Just Don’t Make Noise, Gentlemen! Czech Society in the 1850s

This work’s title includes a quote attributed to František Palacký, the most significant Czech historiographer of the 19th century, by the radical democrat Josef Václav Frič during the funeral of Karel Havlíček on 1st August 1856. It thus involves three of the most significant individuals of the time who also became symbols of the period.
The statement is about the developments in the Czech Lands in the 1850s. The 1850s are commonly, albeit inaccurately, referred to as Bach's absolutism and are traditionally interpreted with an emphasis on repression or, on the other hand, on economic development (the two-faced state). This book attempts a more comprehensive and differentiated view.

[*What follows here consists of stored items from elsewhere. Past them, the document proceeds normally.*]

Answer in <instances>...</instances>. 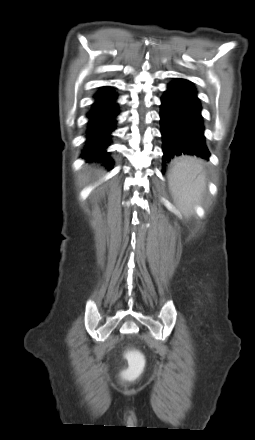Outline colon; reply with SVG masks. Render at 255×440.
I'll use <instances>...</instances> for the list:
<instances>
[{
	"mask_svg": "<svg viewBox=\"0 0 255 440\" xmlns=\"http://www.w3.org/2000/svg\"><path fill=\"white\" fill-rule=\"evenodd\" d=\"M125 357L131 363L129 369L125 373V376L128 379H133L142 370V357L140 353L135 349L128 350L125 354Z\"/></svg>",
	"mask_w": 255,
	"mask_h": 440,
	"instance_id": "colon-1",
	"label": "colon"
}]
</instances>
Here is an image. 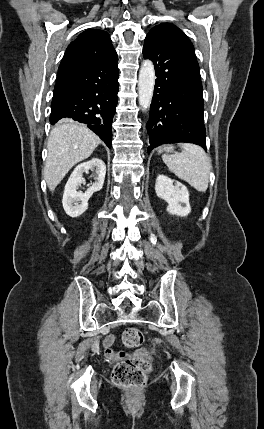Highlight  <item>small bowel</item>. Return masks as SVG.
Listing matches in <instances>:
<instances>
[{"label":"small bowel","mask_w":264,"mask_h":429,"mask_svg":"<svg viewBox=\"0 0 264 429\" xmlns=\"http://www.w3.org/2000/svg\"><path fill=\"white\" fill-rule=\"evenodd\" d=\"M115 336L114 335H109V336H107L106 338H105V340H104V343H103V345H104V349H105V353H106V356L109 358V359H117V358H119V357H123L124 355H126V354H124V353H118V352H116L114 349H113V344H114V342H115ZM137 354H142L143 355V353L142 352H138Z\"/></svg>","instance_id":"obj_1"}]
</instances>
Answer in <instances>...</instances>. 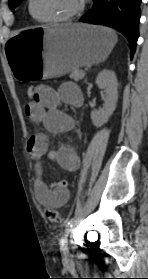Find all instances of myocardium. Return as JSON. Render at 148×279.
Returning <instances> with one entry per match:
<instances>
[{"label":"myocardium","mask_w":148,"mask_h":279,"mask_svg":"<svg viewBox=\"0 0 148 279\" xmlns=\"http://www.w3.org/2000/svg\"><path fill=\"white\" fill-rule=\"evenodd\" d=\"M85 7L84 0H77L76 7L69 13L59 17L41 18L37 16L33 10V0H29L28 10L30 15L37 21L42 23H64L76 19L83 12Z\"/></svg>","instance_id":"f54148a6"}]
</instances>
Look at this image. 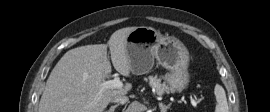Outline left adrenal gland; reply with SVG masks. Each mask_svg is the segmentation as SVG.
Wrapping results in <instances>:
<instances>
[{
  "label": "left adrenal gland",
  "mask_w": 270,
  "mask_h": 112,
  "mask_svg": "<svg viewBox=\"0 0 270 112\" xmlns=\"http://www.w3.org/2000/svg\"><path fill=\"white\" fill-rule=\"evenodd\" d=\"M159 107L161 109V112H167L168 109H170V105H163L162 103H159Z\"/></svg>",
  "instance_id": "1"
}]
</instances>
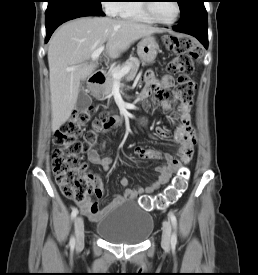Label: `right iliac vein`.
Instances as JSON below:
<instances>
[{
    "mask_svg": "<svg viewBox=\"0 0 258 275\" xmlns=\"http://www.w3.org/2000/svg\"><path fill=\"white\" fill-rule=\"evenodd\" d=\"M76 247L81 248L84 244V221L81 216H77L74 222Z\"/></svg>",
    "mask_w": 258,
    "mask_h": 275,
    "instance_id": "right-iliac-vein-1",
    "label": "right iliac vein"
}]
</instances>
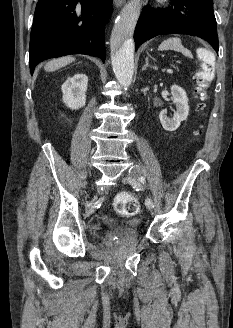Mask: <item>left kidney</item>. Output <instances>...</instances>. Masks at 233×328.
<instances>
[{"label": "left kidney", "mask_w": 233, "mask_h": 328, "mask_svg": "<svg viewBox=\"0 0 233 328\" xmlns=\"http://www.w3.org/2000/svg\"><path fill=\"white\" fill-rule=\"evenodd\" d=\"M173 103L176 107L173 117H167L166 110H162L159 119L162 127L167 131H175L182 121L186 120L189 114L188 97L184 89L178 85L171 86Z\"/></svg>", "instance_id": "left-kidney-1"}]
</instances>
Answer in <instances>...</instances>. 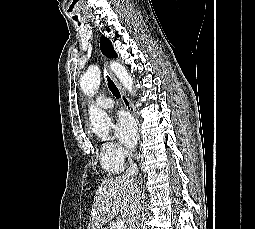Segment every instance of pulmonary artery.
I'll return each instance as SVG.
<instances>
[{
    "instance_id": "1",
    "label": "pulmonary artery",
    "mask_w": 255,
    "mask_h": 229,
    "mask_svg": "<svg viewBox=\"0 0 255 229\" xmlns=\"http://www.w3.org/2000/svg\"><path fill=\"white\" fill-rule=\"evenodd\" d=\"M96 105L102 109H110L114 106L113 100L105 94H100L96 98Z\"/></svg>"
}]
</instances>
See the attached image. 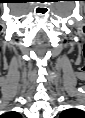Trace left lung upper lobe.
Returning <instances> with one entry per match:
<instances>
[{"label":"left lung upper lobe","instance_id":"left-lung-upper-lobe-1","mask_svg":"<svg viewBox=\"0 0 85 118\" xmlns=\"http://www.w3.org/2000/svg\"><path fill=\"white\" fill-rule=\"evenodd\" d=\"M76 110L74 109H68L62 112V116H66V115H71L73 113H75Z\"/></svg>","mask_w":85,"mask_h":118}]
</instances>
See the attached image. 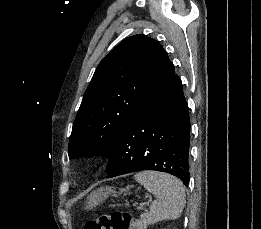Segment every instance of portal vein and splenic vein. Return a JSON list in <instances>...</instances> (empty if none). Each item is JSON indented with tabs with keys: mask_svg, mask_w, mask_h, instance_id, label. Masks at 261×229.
I'll list each match as a JSON object with an SVG mask.
<instances>
[{
	"mask_svg": "<svg viewBox=\"0 0 261 229\" xmlns=\"http://www.w3.org/2000/svg\"><path fill=\"white\" fill-rule=\"evenodd\" d=\"M133 207H134V208H137V207H138V208H148V207H149V204H148V203H138V204H137V203H134V204H133Z\"/></svg>",
	"mask_w": 261,
	"mask_h": 229,
	"instance_id": "obj_1",
	"label": "portal vein and splenic vein"
}]
</instances>
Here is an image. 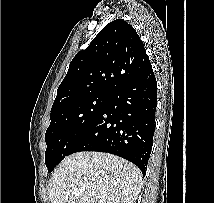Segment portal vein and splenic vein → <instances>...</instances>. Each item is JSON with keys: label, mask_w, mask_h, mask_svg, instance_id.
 <instances>
[{"label": "portal vein and splenic vein", "mask_w": 214, "mask_h": 203, "mask_svg": "<svg viewBox=\"0 0 214 203\" xmlns=\"http://www.w3.org/2000/svg\"><path fill=\"white\" fill-rule=\"evenodd\" d=\"M81 192H82L81 189H74V191H73L74 194H80Z\"/></svg>", "instance_id": "portal-vein-and-splenic-vein-1"}]
</instances>
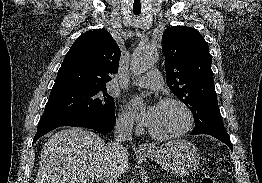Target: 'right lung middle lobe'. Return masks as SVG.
Wrapping results in <instances>:
<instances>
[{
	"mask_svg": "<svg viewBox=\"0 0 262 183\" xmlns=\"http://www.w3.org/2000/svg\"><path fill=\"white\" fill-rule=\"evenodd\" d=\"M114 99L105 87L78 88L51 92L44 114L74 113L103 116L114 113Z\"/></svg>",
	"mask_w": 262,
	"mask_h": 183,
	"instance_id": "obj_1",
	"label": "right lung middle lobe"
}]
</instances>
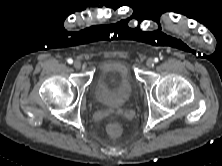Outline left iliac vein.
Here are the masks:
<instances>
[{
  "label": "left iliac vein",
  "instance_id": "4c4485c4",
  "mask_svg": "<svg viewBox=\"0 0 222 166\" xmlns=\"http://www.w3.org/2000/svg\"><path fill=\"white\" fill-rule=\"evenodd\" d=\"M154 64V60L149 58L147 61H146V66L151 68Z\"/></svg>",
  "mask_w": 222,
  "mask_h": 166
}]
</instances>
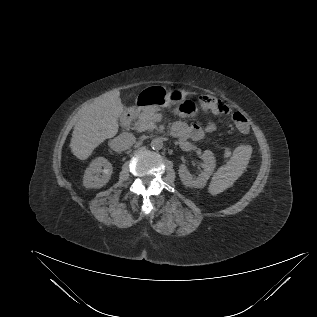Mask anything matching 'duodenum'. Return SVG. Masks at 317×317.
Segmentation results:
<instances>
[{"label":"duodenum","instance_id":"obj_1","mask_svg":"<svg viewBox=\"0 0 317 317\" xmlns=\"http://www.w3.org/2000/svg\"><path fill=\"white\" fill-rule=\"evenodd\" d=\"M134 111H135L134 107H130V108L125 110V112L123 113V115L121 117V125L123 127H128L131 124L132 118L134 115Z\"/></svg>","mask_w":317,"mask_h":317}]
</instances>
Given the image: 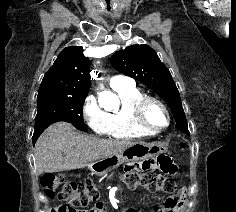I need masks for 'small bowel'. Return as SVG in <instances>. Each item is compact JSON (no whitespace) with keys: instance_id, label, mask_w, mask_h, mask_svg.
Returning <instances> with one entry per match:
<instances>
[{"instance_id":"small-bowel-1","label":"small bowel","mask_w":236,"mask_h":212,"mask_svg":"<svg viewBox=\"0 0 236 212\" xmlns=\"http://www.w3.org/2000/svg\"><path fill=\"white\" fill-rule=\"evenodd\" d=\"M130 189H134V186H130ZM96 202L99 205H91V209H84V212H113L112 210L115 209L114 205H104L108 204V199H97ZM182 207V201L167 199L155 212H181ZM114 212H129V210L123 209L122 205H117Z\"/></svg>"}]
</instances>
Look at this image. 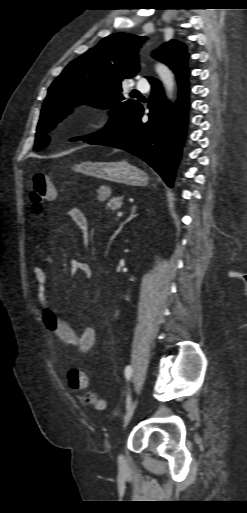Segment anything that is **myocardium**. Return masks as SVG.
<instances>
[{"instance_id": "myocardium-1", "label": "myocardium", "mask_w": 247, "mask_h": 513, "mask_svg": "<svg viewBox=\"0 0 247 513\" xmlns=\"http://www.w3.org/2000/svg\"><path fill=\"white\" fill-rule=\"evenodd\" d=\"M92 123L95 125H104L107 123V119L102 117L101 115H94L92 117Z\"/></svg>"}]
</instances>
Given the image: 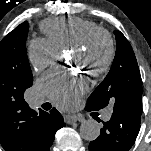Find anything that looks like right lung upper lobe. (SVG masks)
I'll return each mask as SVG.
<instances>
[{"instance_id":"right-lung-upper-lobe-1","label":"right lung upper lobe","mask_w":151,"mask_h":151,"mask_svg":"<svg viewBox=\"0 0 151 151\" xmlns=\"http://www.w3.org/2000/svg\"><path fill=\"white\" fill-rule=\"evenodd\" d=\"M41 112L24 98L0 96V142L6 151H39L44 134Z\"/></svg>"}]
</instances>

This interpretation is separated into three larger units (“Revolutionary Ideals”, “The Experienced Reality” and “The Post-Revolutionary Strategy”), which are then divided into individual chapters. The book also includes an analysis of the fundamental literature.

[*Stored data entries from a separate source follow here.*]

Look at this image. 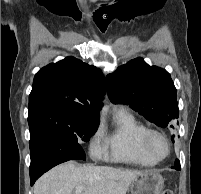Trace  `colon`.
Instances as JSON below:
<instances>
[{"label": "colon", "mask_w": 201, "mask_h": 194, "mask_svg": "<svg viewBox=\"0 0 201 194\" xmlns=\"http://www.w3.org/2000/svg\"><path fill=\"white\" fill-rule=\"evenodd\" d=\"M162 194H172V192H171L170 190H168V189H165V190L162 192Z\"/></svg>", "instance_id": "colon-1"}]
</instances>
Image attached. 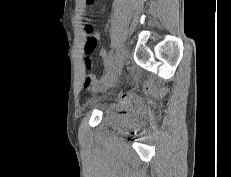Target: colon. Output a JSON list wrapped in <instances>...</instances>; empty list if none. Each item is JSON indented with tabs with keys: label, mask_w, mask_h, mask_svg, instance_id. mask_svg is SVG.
I'll list each match as a JSON object with an SVG mask.
<instances>
[{
	"label": "colon",
	"mask_w": 231,
	"mask_h": 177,
	"mask_svg": "<svg viewBox=\"0 0 231 177\" xmlns=\"http://www.w3.org/2000/svg\"><path fill=\"white\" fill-rule=\"evenodd\" d=\"M95 0H86L87 4H93ZM86 30L88 33H92V28L90 26H86ZM96 45V37L94 35H90L88 38L87 44H86V52L87 54H90Z\"/></svg>",
	"instance_id": "5ec220e1"
}]
</instances>
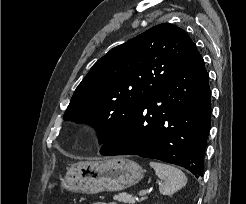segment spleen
I'll list each match as a JSON object with an SVG mask.
<instances>
[{
  "label": "spleen",
  "instance_id": "spleen-1",
  "mask_svg": "<svg viewBox=\"0 0 246 204\" xmlns=\"http://www.w3.org/2000/svg\"><path fill=\"white\" fill-rule=\"evenodd\" d=\"M150 166L155 170L156 175L163 180L159 186V191L163 195H171L187 183L186 175L173 165L151 161Z\"/></svg>",
  "mask_w": 246,
  "mask_h": 204
}]
</instances>
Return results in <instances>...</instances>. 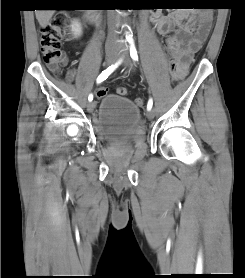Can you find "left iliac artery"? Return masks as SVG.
<instances>
[{
	"instance_id": "44dca946",
	"label": "left iliac artery",
	"mask_w": 245,
	"mask_h": 278,
	"mask_svg": "<svg viewBox=\"0 0 245 278\" xmlns=\"http://www.w3.org/2000/svg\"><path fill=\"white\" fill-rule=\"evenodd\" d=\"M128 41L131 44L130 56L134 61H138L137 51H136V48L134 46L132 38H128ZM152 106H153V100L150 98L149 101H148V104H147V109H151Z\"/></svg>"
}]
</instances>
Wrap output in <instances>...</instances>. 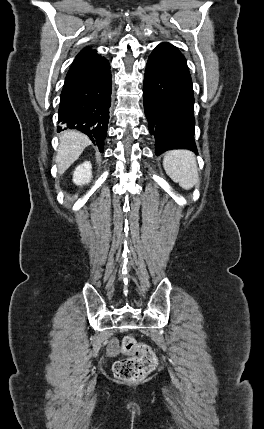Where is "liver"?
<instances>
[{"label":"liver","mask_w":264,"mask_h":429,"mask_svg":"<svg viewBox=\"0 0 264 429\" xmlns=\"http://www.w3.org/2000/svg\"><path fill=\"white\" fill-rule=\"evenodd\" d=\"M90 143V139L81 132L74 130L64 131L60 135V144L55 159L58 165V173L62 175L79 158Z\"/></svg>","instance_id":"1"}]
</instances>
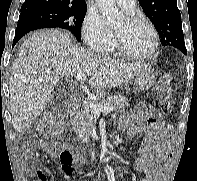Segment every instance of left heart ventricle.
Listing matches in <instances>:
<instances>
[{
    "label": "left heart ventricle",
    "instance_id": "b2bd125f",
    "mask_svg": "<svg viewBox=\"0 0 197 181\" xmlns=\"http://www.w3.org/2000/svg\"><path fill=\"white\" fill-rule=\"evenodd\" d=\"M114 33L131 52L144 54L152 48L153 34L145 24H131L125 19L114 28Z\"/></svg>",
    "mask_w": 197,
    "mask_h": 181
}]
</instances>
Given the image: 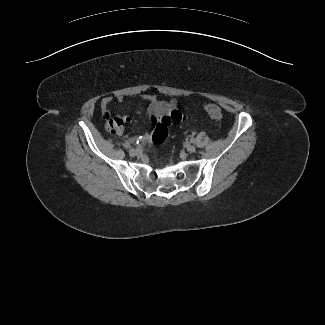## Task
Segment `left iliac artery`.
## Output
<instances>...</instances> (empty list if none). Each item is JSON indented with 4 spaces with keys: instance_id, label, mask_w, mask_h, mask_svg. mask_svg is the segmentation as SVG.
<instances>
[{
    "instance_id": "1",
    "label": "left iliac artery",
    "mask_w": 325,
    "mask_h": 325,
    "mask_svg": "<svg viewBox=\"0 0 325 325\" xmlns=\"http://www.w3.org/2000/svg\"><path fill=\"white\" fill-rule=\"evenodd\" d=\"M192 143H195V139L194 138H191L190 140Z\"/></svg>"
}]
</instances>
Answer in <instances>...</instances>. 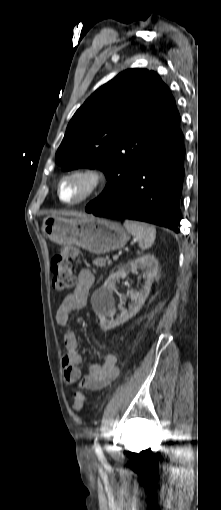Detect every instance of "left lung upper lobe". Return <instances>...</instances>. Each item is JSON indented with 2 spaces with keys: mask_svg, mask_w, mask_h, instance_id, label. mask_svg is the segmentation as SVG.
<instances>
[{
  "mask_svg": "<svg viewBox=\"0 0 221 510\" xmlns=\"http://www.w3.org/2000/svg\"><path fill=\"white\" fill-rule=\"evenodd\" d=\"M180 115L157 73L128 69L97 89L76 111L57 150L63 170L99 167L108 183L101 207L128 185L144 158L179 136Z\"/></svg>",
  "mask_w": 221,
  "mask_h": 510,
  "instance_id": "left-lung-upper-lobe-1",
  "label": "left lung upper lobe"
}]
</instances>
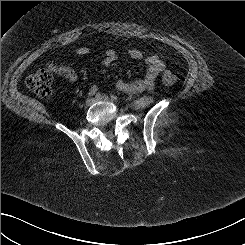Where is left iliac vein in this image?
Returning <instances> with one entry per match:
<instances>
[{"mask_svg": "<svg viewBox=\"0 0 245 245\" xmlns=\"http://www.w3.org/2000/svg\"><path fill=\"white\" fill-rule=\"evenodd\" d=\"M96 101H111L110 98L107 95H101L99 97H96Z\"/></svg>", "mask_w": 245, "mask_h": 245, "instance_id": "4c4485c4", "label": "left iliac vein"}]
</instances>
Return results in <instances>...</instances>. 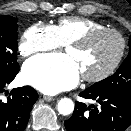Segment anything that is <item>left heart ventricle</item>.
Instances as JSON below:
<instances>
[{
	"mask_svg": "<svg viewBox=\"0 0 131 131\" xmlns=\"http://www.w3.org/2000/svg\"><path fill=\"white\" fill-rule=\"evenodd\" d=\"M119 48L118 37L105 33L94 37L83 47H67L65 51L75 60L81 74L95 75L113 62Z\"/></svg>",
	"mask_w": 131,
	"mask_h": 131,
	"instance_id": "obj_1",
	"label": "left heart ventricle"
}]
</instances>
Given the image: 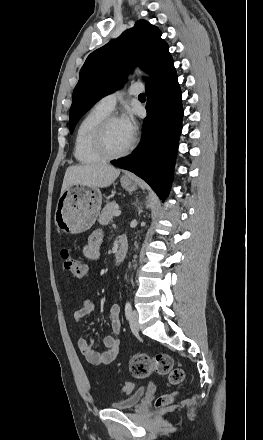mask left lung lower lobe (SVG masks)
Segmentation results:
<instances>
[{
    "label": "left lung lower lobe",
    "instance_id": "obj_1",
    "mask_svg": "<svg viewBox=\"0 0 263 440\" xmlns=\"http://www.w3.org/2000/svg\"><path fill=\"white\" fill-rule=\"evenodd\" d=\"M147 117L142 140L129 156L112 164L144 179L161 199L168 195L182 130V93L174 62L155 71L146 83Z\"/></svg>",
    "mask_w": 263,
    "mask_h": 440
}]
</instances>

The period covered in this book is not even a dozen years. It is considered a bridge between the revolutionary events of 1848 and 1849 and the time after the constitutional renewal in 1861 when a new order began to form and asset itself.
People did not forget the events of the revolutions before the 1850s, specifically that their voice can be heard, and they can have hope, but only when they can assert themselves through expanding their knowledge and their abilities if they do not give up and if they actively seek out and use all their opportunities.